Mendapat laporan yang demikian, raja bersama beberapa hulubalang yang lain segera menuju hutan di mana rumah itu berada. Di tengah perjalanan sang raja bertemu dengan Mahama Laga Ligo yang tengah sibuk menjual rempah-rempahnya namun ternyata di pasar itu tidak ada yang mau membeli rempah-rempah Mahama Laga Ligo. Akhirnya sang raja yang merasa kasihan melihat wajah lelah Mahama Laga Ligo membeli semua rempah-rempah yang ia jajakan. Dalam hati Mahama berkata “ begitu baik hati sang raja itu, andaikan saja kakakku melihat, pasti ia tidak akan menolaknya sebagai suami”
Sang raja pun melanjutkan perjalanannya ke hutan untuk menemui wanita yang di lihat hulubalangnya. Setelah berjalan sekitar dua jam akhirnya raja sampai di rumah tempat tampe Ruma Sani ketakutan menantikan kedatangan adiknya. Sang raja  meminta agar pintu dibuka. Namun, Tampe Ruma Sani tetap tidak berani membukanya. “Jangan takut! Aku raja di negeri ini” ucap sang raja mencoba meyakinkan Tampe Ruma Sani. Pada saat itu, Mahama Laga Ligo datang. Dan ia melihat sang raja dan hulubalangnya tengah berkumpul di depan pintu rumah itu. “Wahai raja apa yang anda lakukan disini” Tanya Mahama Laga Ligo penasaran dengan keramaian di rumah itu. Sang raja pun menjelaskan maksudnya, dan Mahama Laga Ligo yang megerti maksud dari sang raja memerintahkan sang kakak membukakan pintu “ Kak aku sudah kembali, bukakan pintu”

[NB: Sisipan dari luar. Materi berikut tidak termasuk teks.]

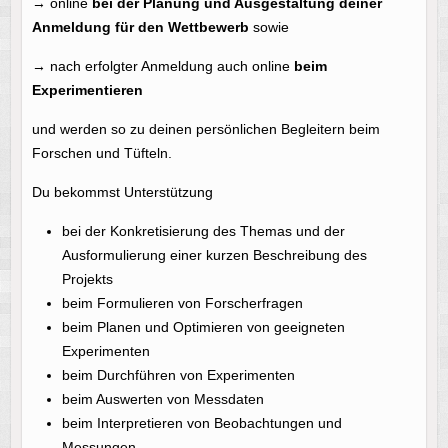
→ online
bei der Planung und Ausgestaltung deiner
Anmeldung für den Wettbewerb
sowie
→ nach erfolgter Anmeldung auch online
beim
Experimentieren
und werden so zu deinen persönlichen Begleitern beim
Forschen und Tüfteln.
Du bekommst Unterstützung
bei der Konkretisierung des Themas und der
Ausformulierung einer kurzen Beschreibung des
Projekts
beim Formulieren von Forscherfragen
beim Planen und Optimieren von geeigneten
Experimenten
beim Durchführen von Experimenten
beim Auswerten von Messdaten
beim Interpretieren von Beobachtungen und
Messungen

Tampe Ruma Sani membukakan pintu dan sang adik memperkenalkan sang raja dengan kakak tercintanya. Setelah mendengar kebaikan raja itu kepada adiknya. Tampe Ruma Sani segera meminta maaf dan mengiyakan maksud sang raja yang ingin memperistrinya. Akhirnya Tampe Ruma Sani pun menikah dengan sang raja dan mereka pun hidup bahagia selamanya.